Paul makes this point in First Corinthians 15 – that the Kingdom hasn’t
been established until Christ comes back. In the Christian idea of history
the church lives in a charged period between two poles of the First
and Second Coming – it is intrinsic to the idea of Jesus Christ as a
universal savior.
In the Bible we read that
Jesus said, “Repent for the Kingdom of God is at hand,” by which it
is thought he was pointing to the end of normal time and the beginning
of a reign of goodness and peace.
Although many prophesized
dates of the Apocalypse have come and gone, the amazing thing about
apocalyptic thought is that a specific prophecy can be disconfirmed,
but the idea can never be discredited. You just recalculate and wait!
You watch for signs – like the turmoil now, in the Middle East; these
world events may be signaling impending apocalypse.
In the mid-nineteenth century,
John Nelson Darby, a British theologian and preacher came up with a
new system to interpret the prophecies in the Book of Daniel and the
Book of Revelation.
Darby sees a series of
dispensations, which will culminate in a dramatic moment, the moment
of Rapture, when true believers will be taken from the earth. After
the Rapture, there is a period of 7 years called the Great Tribulation
when the Antichrist arises and there follows tremendous persecution.
The number 666 is emblazoned on the forehead and hands of his followers.
Then -- the battle of Armageddon!
Christ returns from the skies with his saints as the Antichrist and
his army gathers at Armaggedon. The Antichrist and his armies are destroyed.
Christ establishes the Temple in Jerusalem, as well as the Thousand-Year
Reign of justice and righteousness, the Millennium. After that period
on earth we can expect the Last Judgment: all those who have ever lived
will be consigned either to heaven or hell. It is then that human history
ends.
There’s a very popular
series of books that markets these prophetic beliefs. The “Left Behind”
books, by Timothy LaHaye and Jerry Jenkins, is a series of novels that
deal in fictional form with Pre-millennial Dispensationalist
beliefs. They begin with the Rapture. But, the old religious themes
and traditional system of Bible prophecy are conveyed in a completely
contemporary setting giving the series a very up-to-the-minute quality.
Apocalyptic beliefs have
proven resilient over time, whether they be the dramatic, catastrophic
version, or a milder, progressive working toward moral order as part
of a Divine Plan. They address profound yearnings in the human soul:
a time of justice when evil no longer flourishes and the good no longer
suffer. It is a time when people make an evolutionary leap into a new
social paradigm.
Because
this faith is so pervasive in our culture, it must be considered as
a factor influencing the realities of human survival.
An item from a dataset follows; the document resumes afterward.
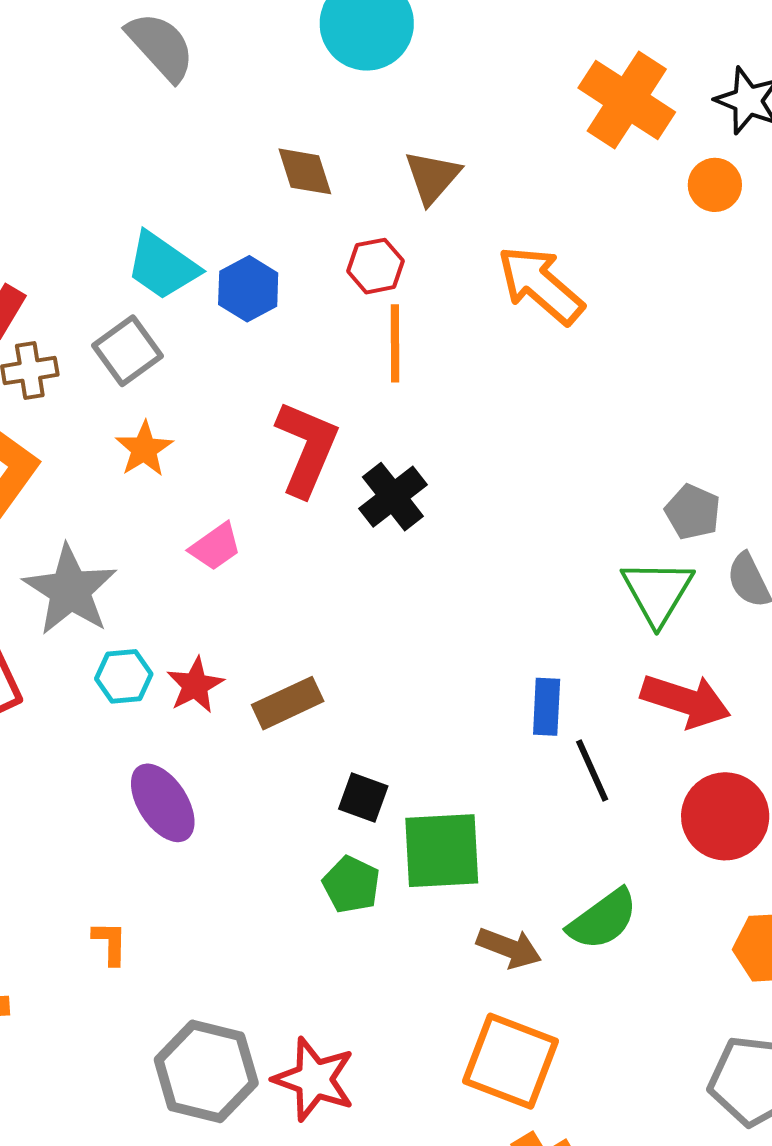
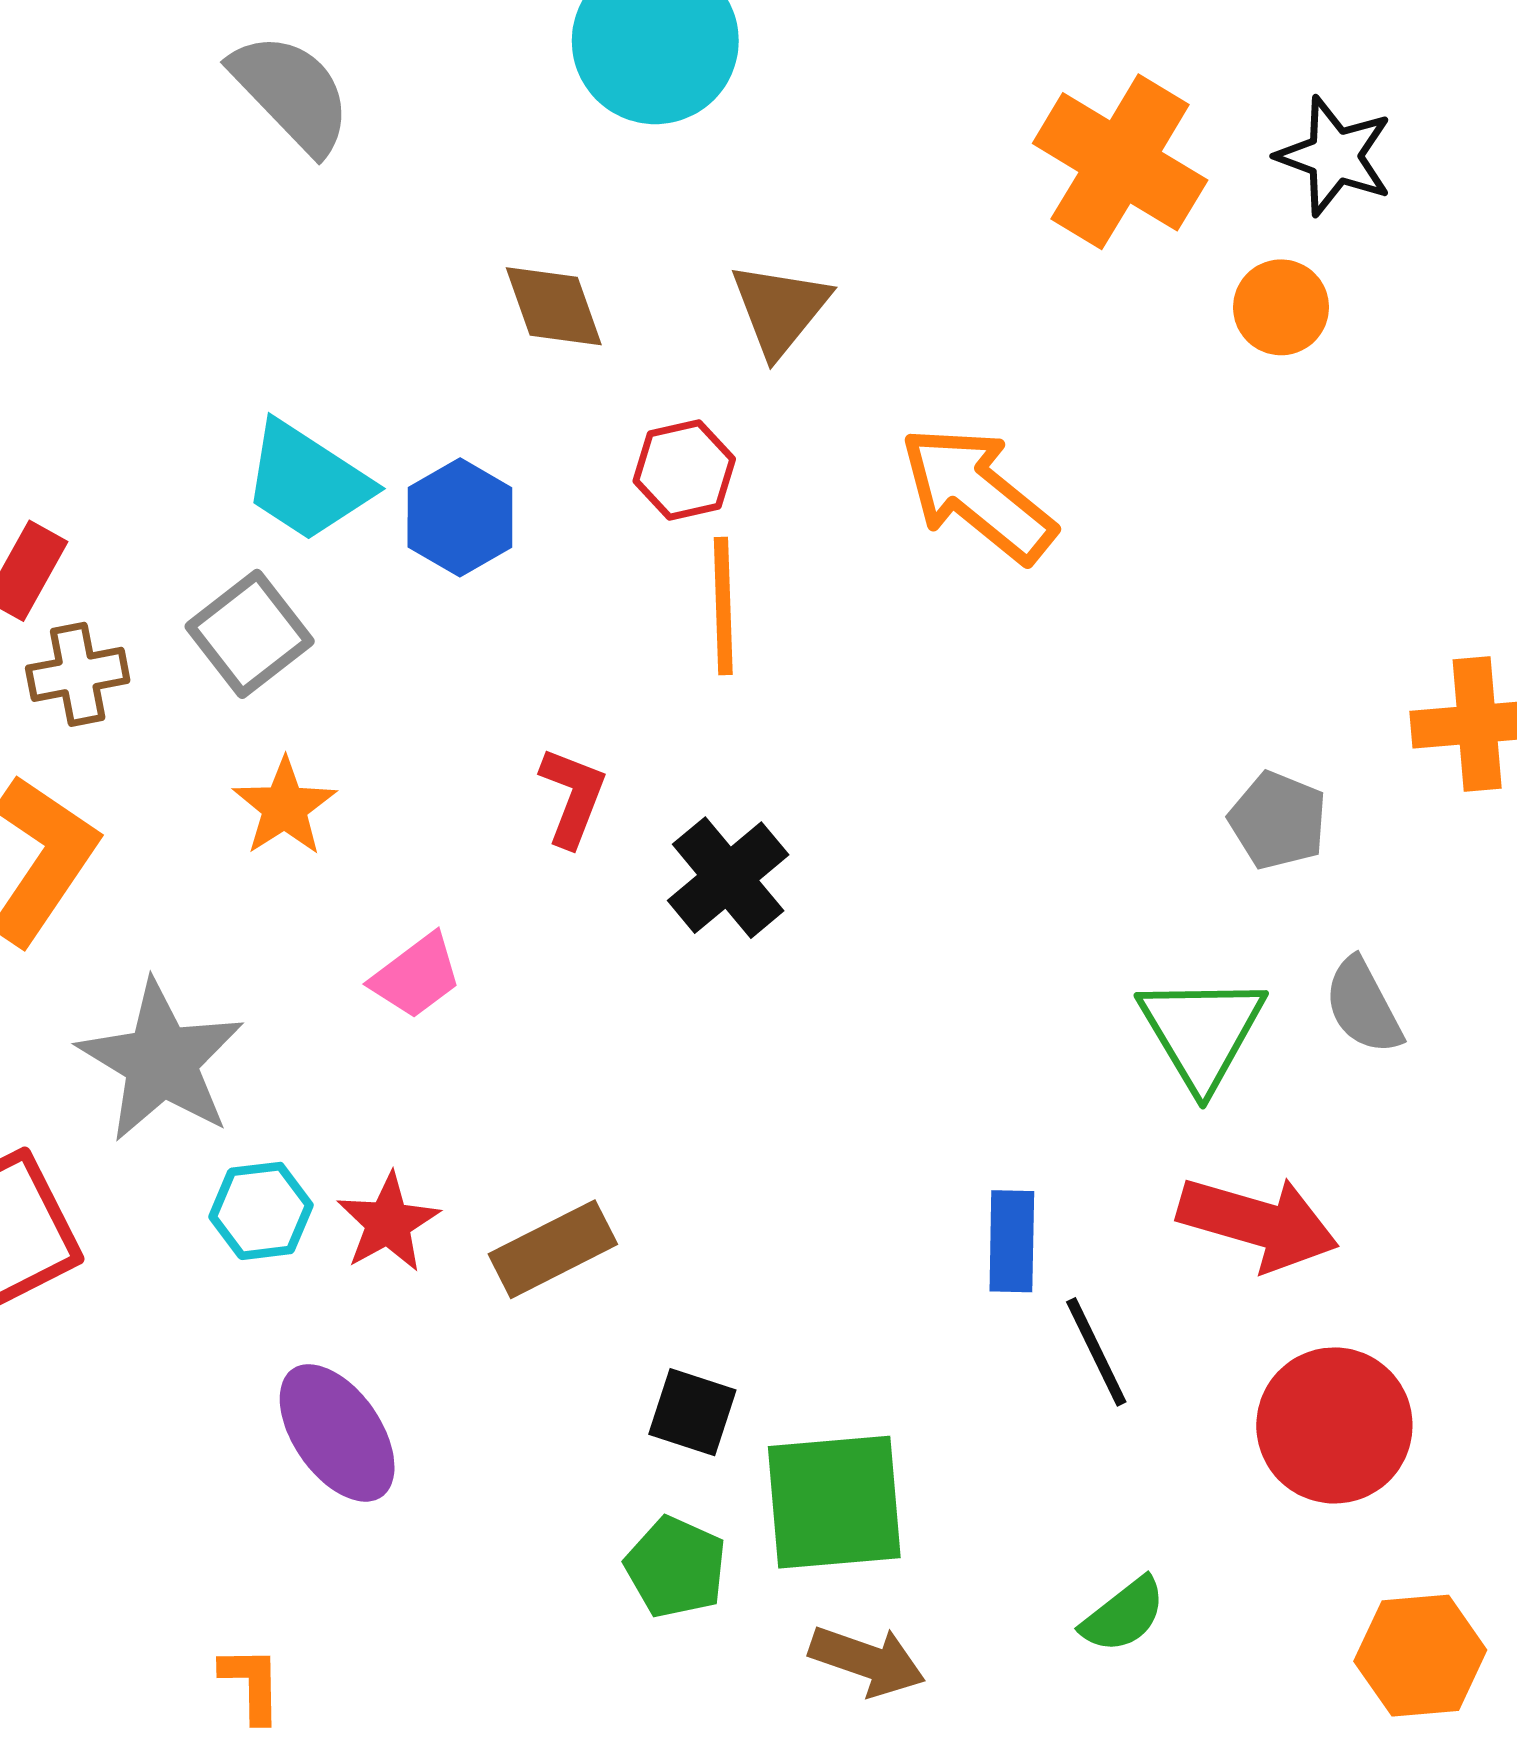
red L-shape: (307, 448) -> (573, 797), size x0.6
gray pentagon: (693, 512) -> (1278, 820), moved
green semicircle: (603, 919) -> (1123, 1615), size x0.7
brown arrow: (509, 948) -> (867, 1661), moved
Also, I must add a coda to my Earth Day sermon of last week. There
is a growing fear that humankind’s contribution to the destruction of
our environment is close to overwhelming it. We are wasting Earth’s
resources, putting entire ecosystems in danger, accelerating the extinction
of species. Because human and natural life is so interdependent one
with the other, we are endangering our own existence as well.
Six billion people live
on Earth. Most are poor; so many are starving. The planet’s resources
are finite and being stretched to the limit. Forests have been cleared,
frontiers are gone, animal and plant species are disappearing, global
warming is a looming threat.
Edward O. Wilson, scientist,
conservationist, and Pulitzer Prize winning author, wrote this in his
recent book: “An Armageddon is approaching at the beginning of the third
millennium. But it is not cosmic war and fiery collapse of humankind
foretold in sacred scripture. It is the wreckage of the planet by an
exuberantly plentiful and ingenious humanity. The race in now on between
the technoscientific forces that are destroying the living environment
and those that can be harnessed to save it. The situation is desperate….”
I am really worried that
when we ask if humanity can survive, when it comes to the environment,
we have moved past “yes” and into the far reaches of “maybe” – where
“no” is terribly close.
But,
I’ll switch gears here, and speak about the “yes” answer to the question
of humanity’s survival.
“Can Humanity Survive? – Part II: “Yes!”
Basic to Human Nature is
hope, and it is in being positive and hopeful, that we call up our inner
strengths of compassion and reason.
Hope grows the spiritual and ethical underpinnings of our Being in
the world. With hope alive in us, we recognize that we are one – that
all of life is made up of the same stuff; there is no separation; we
are all profoundly and radically connected.
Free use of Reason and
Compassion lead us to life-affirming choices and the ability to competently
and persistently discover and develop solutions.
With hope, we create, we
build; we face the night holding hands. We take life as the precious
gift that it is, and keep moving, even when moving is the last thing
we want to do.
Love is possible, and compassion
must be the one spiritual discipline we become fully committed to.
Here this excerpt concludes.